AVAILABLE RECORDS Block Start

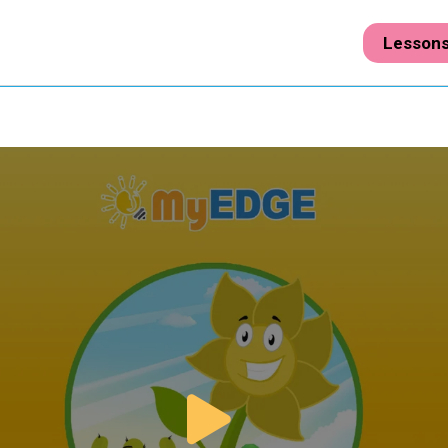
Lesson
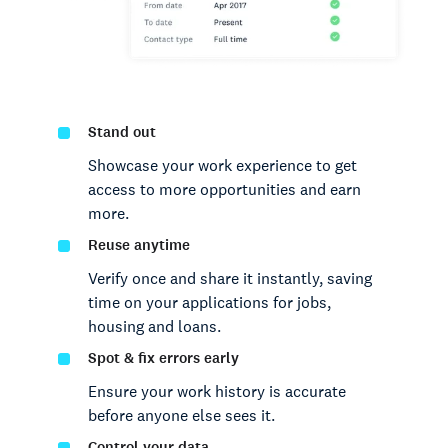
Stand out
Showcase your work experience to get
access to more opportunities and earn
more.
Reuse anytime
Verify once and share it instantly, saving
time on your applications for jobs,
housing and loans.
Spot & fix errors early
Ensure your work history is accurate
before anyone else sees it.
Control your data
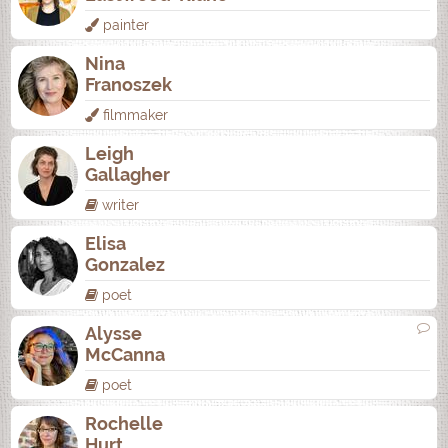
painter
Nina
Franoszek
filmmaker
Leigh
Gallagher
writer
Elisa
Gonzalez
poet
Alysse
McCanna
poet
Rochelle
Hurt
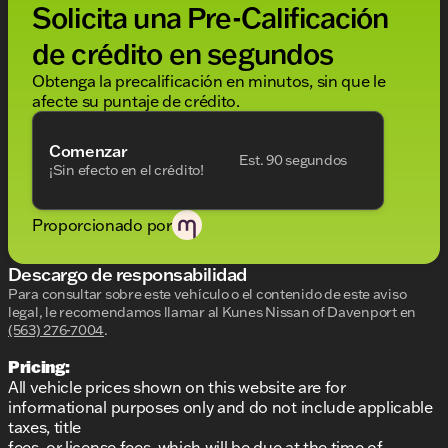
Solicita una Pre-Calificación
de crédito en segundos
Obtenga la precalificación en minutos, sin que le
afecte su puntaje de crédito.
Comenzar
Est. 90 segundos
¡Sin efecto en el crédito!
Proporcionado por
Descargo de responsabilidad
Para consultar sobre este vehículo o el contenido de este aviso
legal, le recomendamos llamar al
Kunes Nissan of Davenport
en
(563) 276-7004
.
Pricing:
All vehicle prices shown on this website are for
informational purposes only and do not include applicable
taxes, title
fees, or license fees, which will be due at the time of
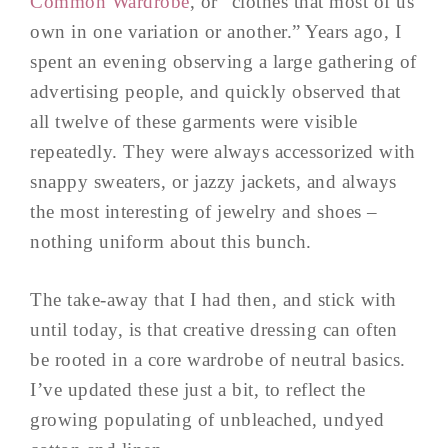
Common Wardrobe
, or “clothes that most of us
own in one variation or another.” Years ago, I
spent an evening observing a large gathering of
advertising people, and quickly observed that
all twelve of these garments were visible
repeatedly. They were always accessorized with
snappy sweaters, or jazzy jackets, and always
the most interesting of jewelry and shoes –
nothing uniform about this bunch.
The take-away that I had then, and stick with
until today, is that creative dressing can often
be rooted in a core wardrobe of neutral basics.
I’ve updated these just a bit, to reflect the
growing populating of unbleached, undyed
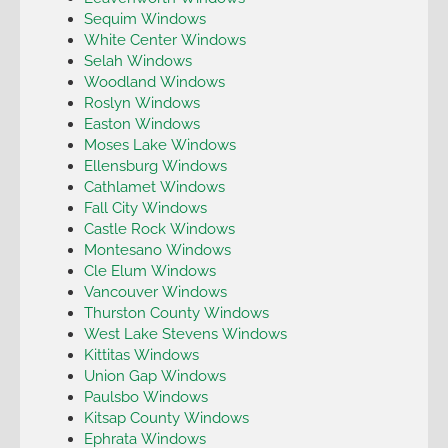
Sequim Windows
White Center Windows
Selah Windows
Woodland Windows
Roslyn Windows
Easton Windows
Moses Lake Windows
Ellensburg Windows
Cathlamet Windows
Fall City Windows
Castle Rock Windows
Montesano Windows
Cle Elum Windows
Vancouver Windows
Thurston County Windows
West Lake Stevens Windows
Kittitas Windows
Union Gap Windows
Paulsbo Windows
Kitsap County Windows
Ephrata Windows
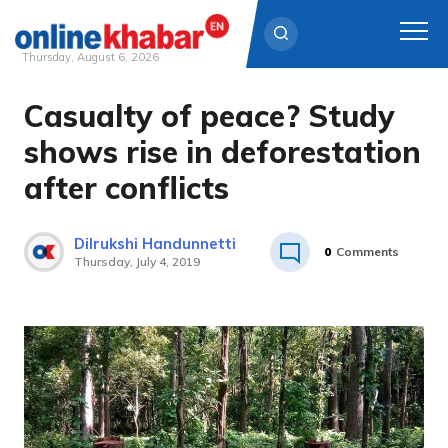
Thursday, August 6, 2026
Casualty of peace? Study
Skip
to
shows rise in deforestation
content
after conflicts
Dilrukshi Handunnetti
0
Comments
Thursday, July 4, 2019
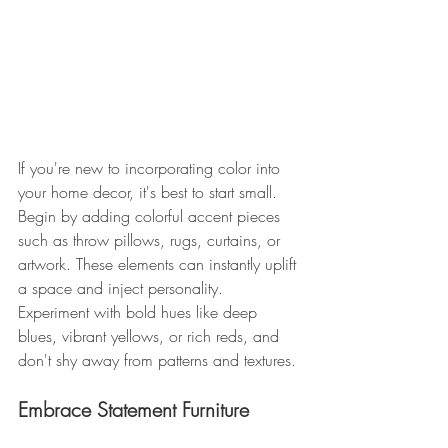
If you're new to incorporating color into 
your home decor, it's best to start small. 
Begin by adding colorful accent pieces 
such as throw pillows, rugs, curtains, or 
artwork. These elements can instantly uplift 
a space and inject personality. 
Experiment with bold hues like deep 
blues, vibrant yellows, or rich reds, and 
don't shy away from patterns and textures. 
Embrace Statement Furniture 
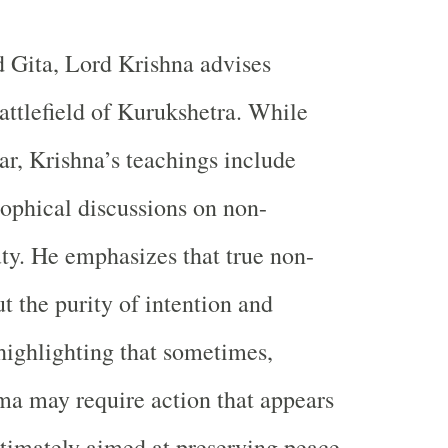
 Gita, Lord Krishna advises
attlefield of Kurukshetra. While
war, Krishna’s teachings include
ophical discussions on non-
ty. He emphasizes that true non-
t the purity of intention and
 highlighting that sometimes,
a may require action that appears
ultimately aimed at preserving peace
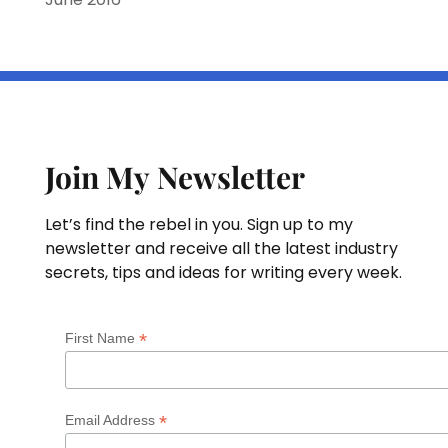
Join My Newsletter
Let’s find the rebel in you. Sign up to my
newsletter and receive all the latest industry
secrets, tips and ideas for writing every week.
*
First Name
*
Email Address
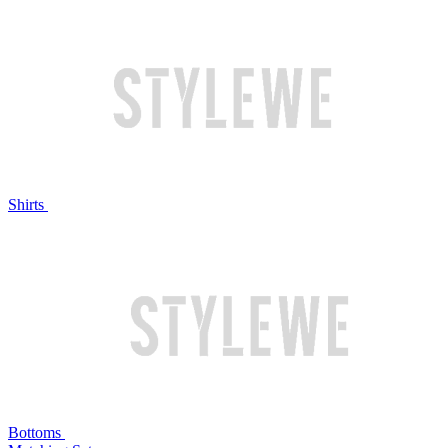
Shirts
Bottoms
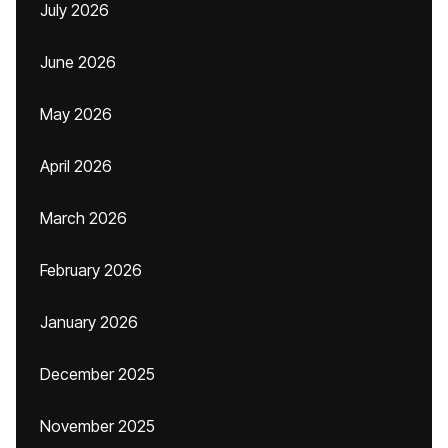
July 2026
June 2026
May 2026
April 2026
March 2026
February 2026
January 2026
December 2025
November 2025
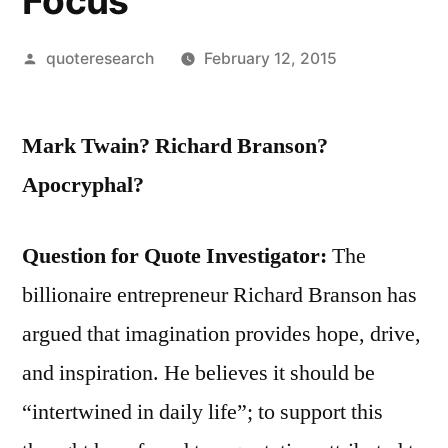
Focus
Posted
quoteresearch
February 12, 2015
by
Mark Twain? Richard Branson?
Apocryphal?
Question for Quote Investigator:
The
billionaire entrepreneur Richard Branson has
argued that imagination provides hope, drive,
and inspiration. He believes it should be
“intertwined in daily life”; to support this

AVAILABLE RECORDS Block End

ASSIGNMENT:
Among the entries above, identify all lines with "instantly" and copy them.

COMPLETED TASK:
Verify once and share it instantly, saving
artwork. These elements can instantly uplift 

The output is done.